L'édition 2016 laissera un goût amer aux auteurs, aux éditeurs, aux libraires, aux bibliothécaires et aux sponsors sur l’énergie et les investissements desquels repose l’essentiel du succès du Festival international de la bande dessinée d’Angoulême. Il aura d’abord fallu fermer les yeux sur les tractations peu glorieuses menées l’an dernier pendant des mois pour reconduire sans la réviser une organisation dont tous les protagonistes savent les vices et les limites. Il aura ensuite fallu subir la pathétique séquence "grand prix", de la sélection sexiste à l’absence de sélection, et jusqu’à un vote réalisé dans une opacité totale qui démontre l’inanité du dispositif mis en place depuis la disparition de l’Académie des grands prix. Il aura fallu boire le calice jusqu’à la lie avec l’humiliation infligée à des auteurs parmi les plus renommés au monde et à leurs éditeurs en leur faisant croire à tort qu’ils figuraient au palmarès des meilleurs albums de l’année. Il aura enfin fallu supporter que la bande dessinée française suscite, à travers sa manifestation phare, l’ironie et des accusations d’amateurisme dans l’Europe entière et jusqu’aux Etats-Unis.
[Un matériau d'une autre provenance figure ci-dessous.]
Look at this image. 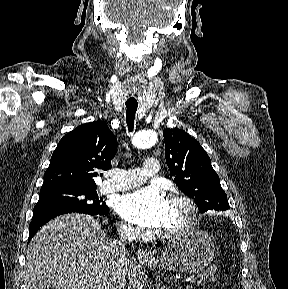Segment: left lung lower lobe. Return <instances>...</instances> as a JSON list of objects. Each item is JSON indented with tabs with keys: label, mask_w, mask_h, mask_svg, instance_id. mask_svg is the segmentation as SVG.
<instances>
[{
	"label": "left lung lower lobe",
	"mask_w": 288,
	"mask_h": 289,
	"mask_svg": "<svg viewBox=\"0 0 288 289\" xmlns=\"http://www.w3.org/2000/svg\"><path fill=\"white\" fill-rule=\"evenodd\" d=\"M160 245H161V243H158V244H157V246H160Z\"/></svg>",
	"instance_id": "1"
}]
</instances>
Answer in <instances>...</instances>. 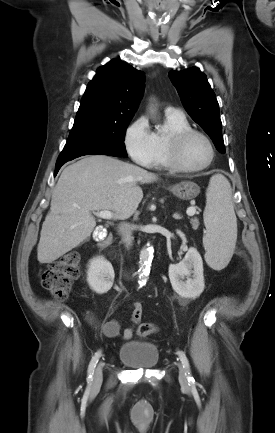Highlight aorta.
<instances>
[{"label":"aorta","instance_id":"obj_1","mask_svg":"<svg viewBox=\"0 0 275 433\" xmlns=\"http://www.w3.org/2000/svg\"><path fill=\"white\" fill-rule=\"evenodd\" d=\"M152 253L153 251L149 247L143 248L140 252L139 282L141 284H144L147 281L152 261Z\"/></svg>","mask_w":275,"mask_h":433}]
</instances>
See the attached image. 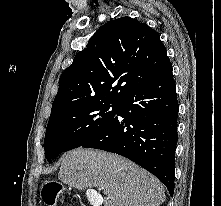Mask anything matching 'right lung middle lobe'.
Instances as JSON below:
<instances>
[{"label":"right lung middle lobe","mask_w":221,"mask_h":206,"mask_svg":"<svg viewBox=\"0 0 221 206\" xmlns=\"http://www.w3.org/2000/svg\"><path fill=\"white\" fill-rule=\"evenodd\" d=\"M117 108L118 104L100 102L52 114L44 139L45 158L51 163L60 153L82 146L114 119Z\"/></svg>","instance_id":"right-lung-middle-lobe-1"}]
</instances>
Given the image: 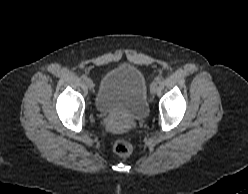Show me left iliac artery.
I'll list each match as a JSON object with an SVG mask.
<instances>
[{
    "label": "left iliac artery",
    "mask_w": 248,
    "mask_h": 194,
    "mask_svg": "<svg viewBox=\"0 0 248 194\" xmlns=\"http://www.w3.org/2000/svg\"><path fill=\"white\" fill-rule=\"evenodd\" d=\"M155 80H156L157 83H161V78L160 77H157Z\"/></svg>",
    "instance_id": "obj_1"
}]
</instances>
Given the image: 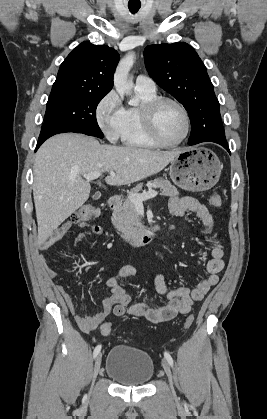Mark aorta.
<instances>
[{"mask_svg": "<svg viewBox=\"0 0 267 419\" xmlns=\"http://www.w3.org/2000/svg\"><path fill=\"white\" fill-rule=\"evenodd\" d=\"M135 60V55L133 53H128L121 61L119 62L115 74H114V86L116 91L120 96L131 95L133 82L128 80V74L131 70ZM130 105H138L137 99H132L129 102Z\"/></svg>", "mask_w": 267, "mask_h": 419, "instance_id": "obj_1", "label": "aorta"}]
</instances>
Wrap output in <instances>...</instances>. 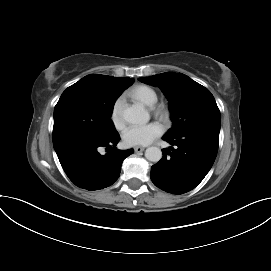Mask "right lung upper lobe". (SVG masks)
<instances>
[{"mask_svg":"<svg viewBox=\"0 0 271 271\" xmlns=\"http://www.w3.org/2000/svg\"><path fill=\"white\" fill-rule=\"evenodd\" d=\"M86 78H89L102 86L117 87L123 89L129 87L134 81L133 79H130L128 77L117 78L99 74L88 75L86 76Z\"/></svg>","mask_w":271,"mask_h":271,"instance_id":"cb5924a9","label":"right lung upper lobe"}]
</instances>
On l’oublie trop souvent : après le Festival de Cannes et la Fiac, le FIBD d’Angoulême est la manifestation culturelle française dont l’image est la mieux établie à l’étranger. Porté par le dynamisme de la création et de l’édition de bande dessinée francophones, il rayonne de Madrid à Berlin et de New York à Séoul, Tokyo, Shanghai ou Taipei. C’est dire les risques à laisser dériver son identité et son organisation. Comment justifier tant de négligences alors que la bande dessinée et son marché n’ont jamais été aussi vivaces ?
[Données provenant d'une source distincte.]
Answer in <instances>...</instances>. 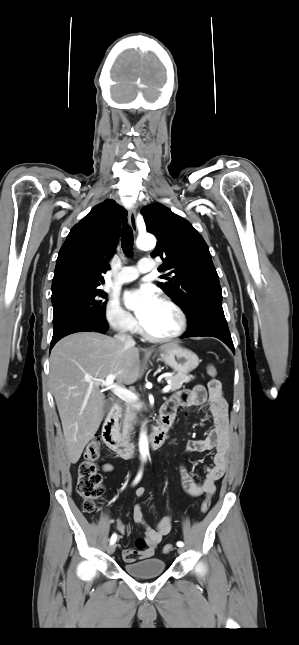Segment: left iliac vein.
<instances>
[{"mask_svg": "<svg viewBox=\"0 0 299 645\" xmlns=\"http://www.w3.org/2000/svg\"><path fill=\"white\" fill-rule=\"evenodd\" d=\"M177 551H178L179 554H181V553L184 552V549L182 547H179Z\"/></svg>", "mask_w": 299, "mask_h": 645, "instance_id": "left-iliac-vein-1", "label": "left iliac vein"}]
</instances>
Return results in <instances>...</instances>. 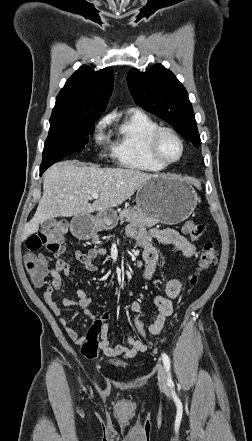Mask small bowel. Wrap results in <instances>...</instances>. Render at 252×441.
I'll return each instance as SVG.
<instances>
[{
  "label": "small bowel",
  "instance_id": "c3829d8e",
  "mask_svg": "<svg viewBox=\"0 0 252 441\" xmlns=\"http://www.w3.org/2000/svg\"><path fill=\"white\" fill-rule=\"evenodd\" d=\"M129 235L134 238L138 245L143 249L144 259V277L150 280L155 272L158 262V251L153 245L154 239L158 240L164 245L173 246L175 249L181 251L186 258H191L195 254V246L188 241L179 232L173 229H150L145 230L142 227L133 226L128 229ZM63 252L55 253V266L50 269L49 273L52 278L51 283L46 287L43 298L45 303L51 309V311L59 318V322L65 328L68 336L78 344H82L84 337L80 336L69 324L68 320L63 316L61 306L54 300L53 294L55 291H59L62 286V275H70V265L67 261L63 260L60 255ZM106 253L105 249H92L90 251L83 252L76 250L74 258L81 263L88 272H95L97 270L94 264V259L102 256ZM182 289L181 282L177 279H172L167 282L165 287V293L163 295H157L154 298V303L157 308V312L152 318L149 326V331L153 335H157L162 330L165 321L173 313V301L179 296ZM78 300H72L67 297L62 298V304L66 307H78L82 309L85 315L95 320L98 315L91 309L93 302L92 297L83 289L77 291ZM132 312L138 314L141 311V305L139 302L134 301L131 303ZM100 349L102 352L111 358L123 357L124 359H133L138 353L145 352L147 346L142 341L129 337L127 339L128 346L112 345L108 339V326L104 325L101 331Z\"/></svg>",
  "mask_w": 252,
  "mask_h": 441
}]
</instances>
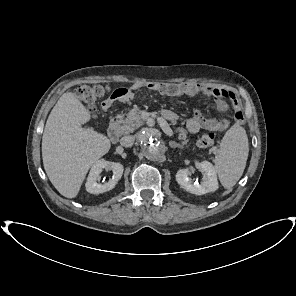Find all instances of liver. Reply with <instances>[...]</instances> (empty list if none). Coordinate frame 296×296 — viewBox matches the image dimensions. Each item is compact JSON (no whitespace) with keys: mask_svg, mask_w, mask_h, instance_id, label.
Segmentation results:
<instances>
[{"mask_svg":"<svg viewBox=\"0 0 296 296\" xmlns=\"http://www.w3.org/2000/svg\"><path fill=\"white\" fill-rule=\"evenodd\" d=\"M91 119L89 110L72 92L64 93L52 109L42 137L46 174L67 198L77 196L90 167L105 155L111 143L107 136L82 125Z\"/></svg>","mask_w":296,"mask_h":296,"instance_id":"1","label":"liver"}]
</instances>
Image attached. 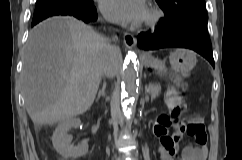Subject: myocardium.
Here are the masks:
<instances>
[{
  "mask_svg": "<svg viewBox=\"0 0 242 160\" xmlns=\"http://www.w3.org/2000/svg\"><path fill=\"white\" fill-rule=\"evenodd\" d=\"M164 17V12L157 6H149L141 26L145 29H155Z\"/></svg>",
  "mask_w": 242,
  "mask_h": 160,
  "instance_id": "myocardium-1",
  "label": "myocardium"
}]
</instances>
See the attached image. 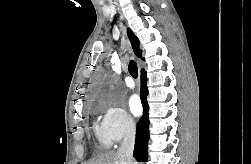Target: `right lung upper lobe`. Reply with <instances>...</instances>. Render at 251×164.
<instances>
[{
  "label": "right lung upper lobe",
  "mask_w": 251,
  "mask_h": 164,
  "mask_svg": "<svg viewBox=\"0 0 251 164\" xmlns=\"http://www.w3.org/2000/svg\"><path fill=\"white\" fill-rule=\"evenodd\" d=\"M127 34H128V38H129V40L131 42V45H132V48H133V51H134L135 55L137 57H140L142 60H144L141 57L142 51L139 48V40H138V38L135 36V34L129 28L127 30Z\"/></svg>",
  "instance_id": "cb5924a9"
}]
</instances>
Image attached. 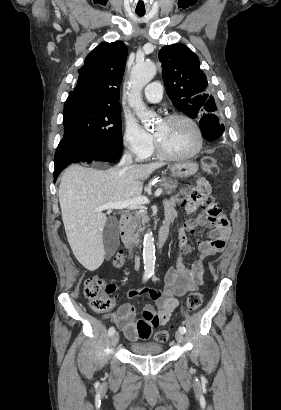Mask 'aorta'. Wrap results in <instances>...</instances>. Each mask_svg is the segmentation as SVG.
Here are the masks:
<instances>
[{"label": "aorta", "instance_id": "1", "mask_svg": "<svg viewBox=\"0 0 281 410\" xmlns=\"http://www.w3.org/2000/svg\"><path fill=\"white\" fill-rule=\"evenodd\" d=\"M156 75V66L152 62L137 63L130 73L129 105L142 123L148 125L152 115L147 111L141 98L143 87ZM143 260L146 274H153L155 269V245L152 232H147L143 240Z\"/></svg>", "mask_w": 281, "mask_h": 410}]
</instances>
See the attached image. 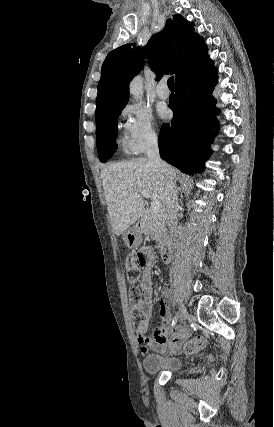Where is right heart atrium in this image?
<instances>
[{"label":"right heart atrium","instance_id":"right-heart-atrium-1","mask_svg":"<svg viewBox=\"0 0 274 427\" xmlns=\"http://www.w3.org/2000/svg\"><path fill=\"white\" fill-rule=\"evenodd\" d=\"M123 115L125 140L132 151L140 153L157 143L158 133L148 109L135 105Z\"/></svg>","mask_w":274,"mask_h":427}]
</instances>
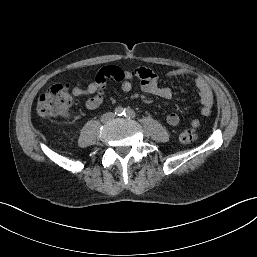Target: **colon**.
Returning <instances> with one entry per match:
<instances>
[{"instance_id": "1", "label": "colon", "mask_w": 257, "mask_h": 257, "mask_svg": "<svg viewBox=\"0 0 257 257\" xmlns=\"http://www.w3.org/2000/svg\"><path fill=\"white\" fill-rule=\"evenodd\" d=\"M97 82L104 86L106 77L103 74L97 76ZM73 102V91L68 83L54 84L40 96L37 103V113L44 118L66 115ZM178 139L182 144H190L196 139V130L185 128L180 131Z\"/></svg>"}]
</instances>
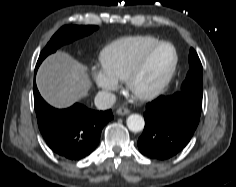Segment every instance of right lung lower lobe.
<instances>
[{
	"label": "right lung lower lobe",
	"instance_id": "right-lung-lower-lobe-1",
	"mask_svg": "<svg viewBox=\"0 0 236 187\" xmlns=\"http://www.w3.org/2000/svg\"><path fill=\"white\" fill-rule=\"evenodd\" d=\"M37 69L34 105L38 127L46 143L63 159L77 161L87 157L98 145L102 128L113 118L112 111H95L79 103L67 109L51 107L37 90Z\"/></svg>",
	"mask_w": 236,
	"mask_h": 187
}]
</instances>
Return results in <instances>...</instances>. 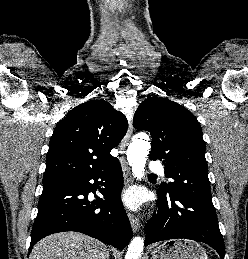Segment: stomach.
Segmentation results:
<instances>
[{
	"label": "stomach",
	"mask_w": 248,
	"mask_h": 259,
	"mask_svg": "<svg viewBox=\"0 0 248 259\" xmlns=\"http://www.w3.org/2000/svg\"><path fill=\"white\" fill-rule=\"evenodd\" d=\"M151 259H208L205 249L192 240L174 239L152 251Z\"/></svg>",
	"instance_id": "stomach-1"
}]
</instances>
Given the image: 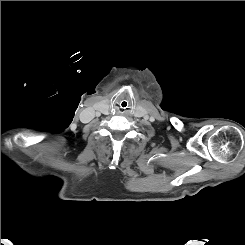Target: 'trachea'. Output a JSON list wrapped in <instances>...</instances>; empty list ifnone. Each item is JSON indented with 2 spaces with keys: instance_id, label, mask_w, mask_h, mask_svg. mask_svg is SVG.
Instances as JSON below:
<instances>
[{
  "instance_id": "1",
  "label": "trachea",
  "mask_w": 245,
  "mask_h": 245,
  "mask_svg": "<svg viewBox=\"0 0 245 245\" xmlns=\"http://www.w3.org/2000/svg\"><path fill=\"white\" fill-rule=\"evenodd\" d=\"M119 107L122 109V110H125L129 107V102L127 100H122L120 103H119Z\"/></svg>"
}]
</instances>
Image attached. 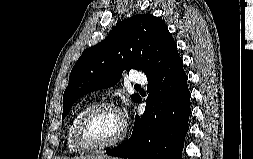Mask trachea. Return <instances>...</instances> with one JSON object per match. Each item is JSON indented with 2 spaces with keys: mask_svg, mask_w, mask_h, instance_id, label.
<instances>
[{
  "mask_svg": "<svg viewBox=\"0 0 253 159\" xmlns=\"http://www.w3.org/2000/svg\"><path fill=\"white\" fill-rule=\"evenodd\" d=\"M135 87H136V88H140V86H138V85H135Z\"/></svg>",
  "mask_w": 253,
  "mask_h": 159,
  "instance_id": "trachea-1",
  "label": "trachea"
}]
</instances>
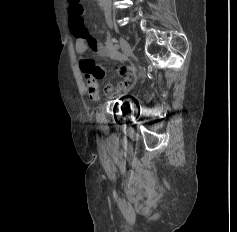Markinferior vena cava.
<instances>
[{
	"label": "inferior vena cava",
	"instance_id": "inferior-vena-cava-1",
	"mask_svg": "<svg viewBox=\"0 0 237 232\" xmlns=\"http://www.w3.org/2000/svg\"><path fill=\"white\" fill-rule=\"evenodd\" d=\"M104 9V15L107 21L111 19V0H99Z\"/></svg>",
	"mask_w": 237,
	"mask_h": 232
}]
</instances>
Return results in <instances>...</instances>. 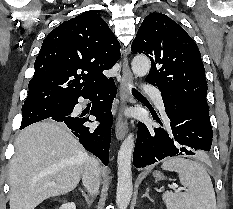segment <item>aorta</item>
Wrapping results in <instances>:
<instances>
[{"instance_id":"aorta-1","label":"aorta","mask_w":233,"mask_h":209,"mask_svg":"<svg viewBox=\"0 0 233 209\" xmlns=\"http://www.w3.org/2000/svg\"><path fill=\"white\" fill-rule=\"evenodd\" d=\"M150 60L145 55H137L133 58L131 68L135 76L143 77L149 73ZM134 149V135L129 134L122 142L117 158L118 183L116 204L118 209H126L132 196V172L131 160Z\"/></svg>"}]
</instances>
Au fil d’une décennie émaillée de polémiques incessantes, on a pu incriminer des maladresses de communication ou les dissensions entre le Festival et la Cité internationale de la bande dessinée et de l’image. Mais le FIBD a démontré cette année sa capacité à dégrader par lui-même son image, sans intervention extérieure. Parmi toutes les manifestations dédiées au livre en France, celle d’Angoulême est, de loin, la plus subventionnée par le Centre national du livre. C’est aussi celle qui suscite la plus forte mobilisation du secteur auquel elle est adossée, des créateurs qui la fondent aux journalistes qui en font la promotion. Il est temps qu’elle fasse l’objet d’une remise à plat.